■ What you should do ■
From the data below, repeat everything exactly except the images.

■ Dataset content ■
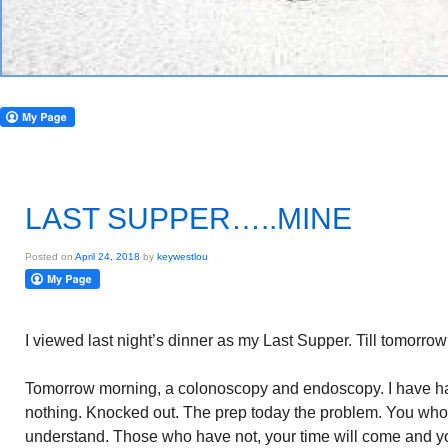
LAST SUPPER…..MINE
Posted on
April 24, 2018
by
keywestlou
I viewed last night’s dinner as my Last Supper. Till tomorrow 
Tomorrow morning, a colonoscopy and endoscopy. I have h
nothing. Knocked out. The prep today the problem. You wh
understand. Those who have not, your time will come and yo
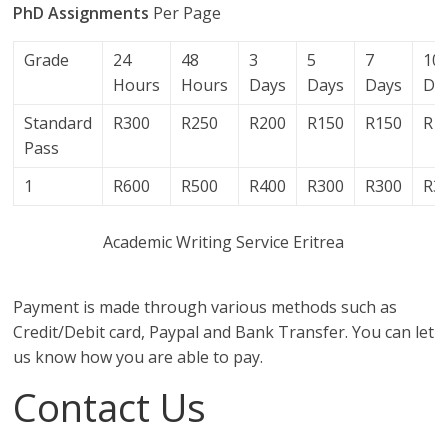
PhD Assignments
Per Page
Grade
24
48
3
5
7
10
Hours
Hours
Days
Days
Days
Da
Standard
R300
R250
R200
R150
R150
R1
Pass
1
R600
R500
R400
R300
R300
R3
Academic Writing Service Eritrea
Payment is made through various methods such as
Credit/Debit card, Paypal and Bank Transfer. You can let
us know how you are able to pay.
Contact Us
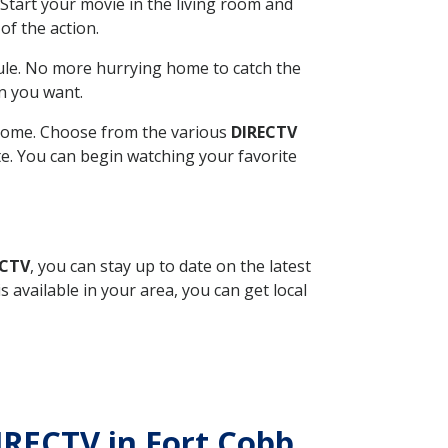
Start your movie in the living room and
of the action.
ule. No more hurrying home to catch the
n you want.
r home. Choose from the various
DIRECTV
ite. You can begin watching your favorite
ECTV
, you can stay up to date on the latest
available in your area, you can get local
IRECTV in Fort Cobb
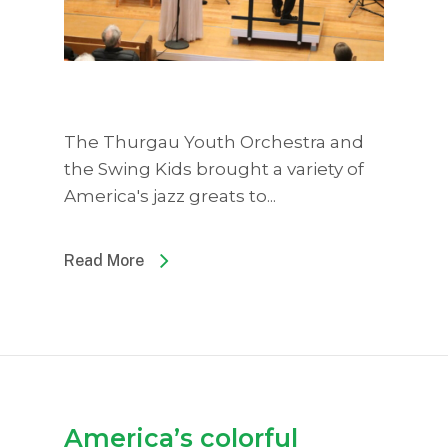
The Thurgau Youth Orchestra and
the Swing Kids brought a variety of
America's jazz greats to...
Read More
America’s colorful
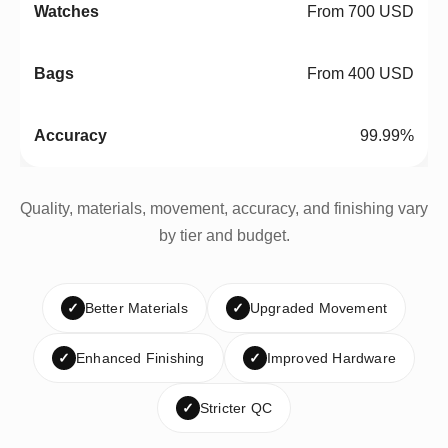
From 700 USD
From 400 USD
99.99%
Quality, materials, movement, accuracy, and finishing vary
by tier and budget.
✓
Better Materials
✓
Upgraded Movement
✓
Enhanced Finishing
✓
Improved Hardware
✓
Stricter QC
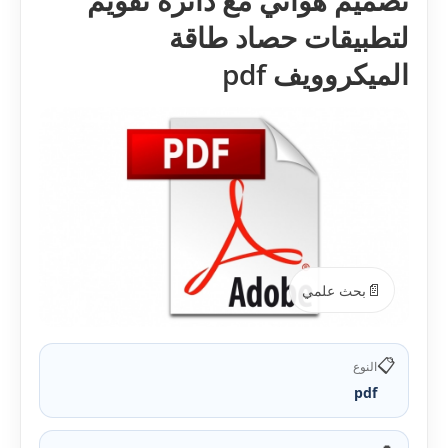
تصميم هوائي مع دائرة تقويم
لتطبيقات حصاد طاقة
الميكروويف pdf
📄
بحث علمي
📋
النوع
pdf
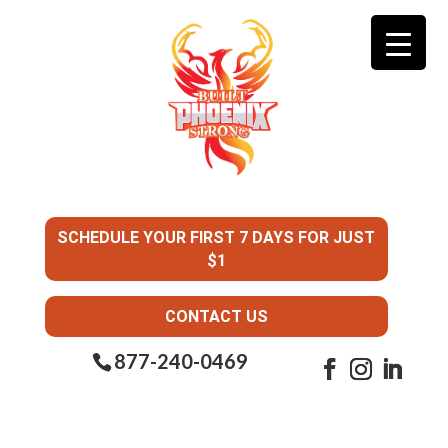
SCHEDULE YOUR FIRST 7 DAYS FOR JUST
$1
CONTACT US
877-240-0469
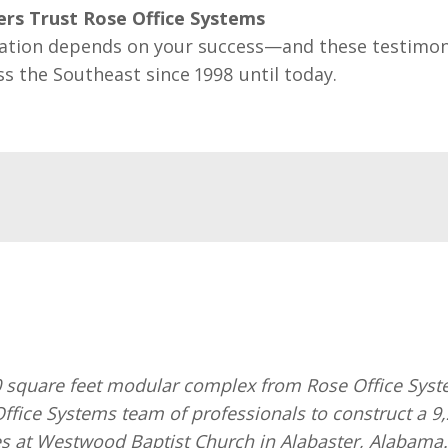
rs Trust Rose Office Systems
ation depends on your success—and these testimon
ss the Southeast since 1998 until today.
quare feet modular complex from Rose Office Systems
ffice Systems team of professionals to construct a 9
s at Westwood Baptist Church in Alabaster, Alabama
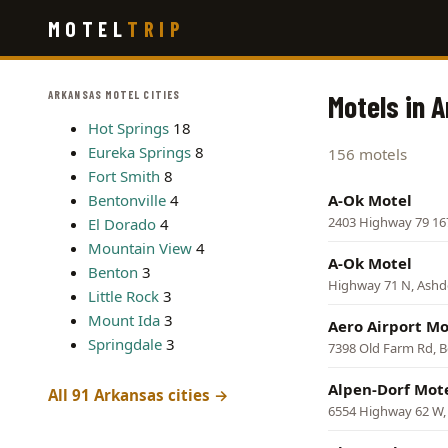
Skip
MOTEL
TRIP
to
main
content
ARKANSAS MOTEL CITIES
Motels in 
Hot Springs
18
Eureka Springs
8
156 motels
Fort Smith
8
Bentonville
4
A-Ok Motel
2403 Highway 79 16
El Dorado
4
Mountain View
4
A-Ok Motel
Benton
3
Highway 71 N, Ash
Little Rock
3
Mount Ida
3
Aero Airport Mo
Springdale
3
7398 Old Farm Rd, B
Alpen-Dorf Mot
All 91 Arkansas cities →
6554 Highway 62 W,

■ Final answer ■
LAST SUPPER…..MINE
Posted on
April 24, 2018
by
keywestlou
I viewed last night’s dinner as my Last Supper. Till tomorrow 
Tomorrow morning, a colonoscopy and endoscopy. I have h
nothing. Knocked out. The prep today the problem. You wh
understand. Those who have not, your time will come and yo
PhD Assignments
Per Page
Grade
24
48
3
5
7
10
Hours
Hours
Days
Days
Days
Da
Standard
R300
R250
R200
R150
R150
R1
Pass
1
R600
R500
R400
R300
R300
R3
Academic Writing Service Eritrea
Payment is made through various methods such as
Credit/Debit card, Paypal and Bank Transfer. You can let
us know how you are able to pay.
Contact Us
Start your movie in the living room and
of the action.
ule. No more hurrying home to catch the
n you want.
r home. Choose from the various
DIRECTV
ite. You can begin watching your favorite
ECTV
, you can stay up to date on the latest
available in your area, you can get local
IRECTV in Fort Cobb
The Thurgau Youth Orchestra and
the Swing Kids brought a variety of
America's jazz greats to...
Read More
America’s colorful
From 700 USD
From 400 USD
99.99%
Quality, materials, movement, accuracy, and finishing vary
by tier and budget.
✓
Better Materials
✓
Upgraded Movement
✓
Enhanced Finishing
✓
Improved Hardware
✓
Stricter QC
تصميم هوائي مع دائرة تقويم
لتطبيقات حصاد طاقة
الميكروويف pdf
📄
بحث علمي
📋
النوع
pdf
SCHEDULE YOUR FIRST 7 DAYS FOR JUST
$1
CONTACT US
877-240-0469
rs Trust Rose Office Systems
ation depends on your success—and these testimon
ss the Southeast since 1998 until today.
quare feet modular complex from Rose Office Systems
ffice Systems team of professionals to construct a 9
s at Westwood Baptist Church in Alabaster, Alabama
Skip
MOTEL
TRIP
to
main
content
ARKANSAS MOTEL CITIES
Motels in 
Hot Springs
18
Eureka Springs
8
156 motels
Fort Smith
8
Bentonville
4
A-Ok Motel
2403 Highway 79 16
El Dorado
4
Mountain View
4
A-Ok Motel
Benton
3
Highway 71 N, Ash
Little Rock
3
Mount Ida
3
Aero Airport Mo
Springdale
3
7398 Old Farm Rd, B
Alpen-Dorf Mot
All 91 Arkansas cities →
6554 Highway 62 W,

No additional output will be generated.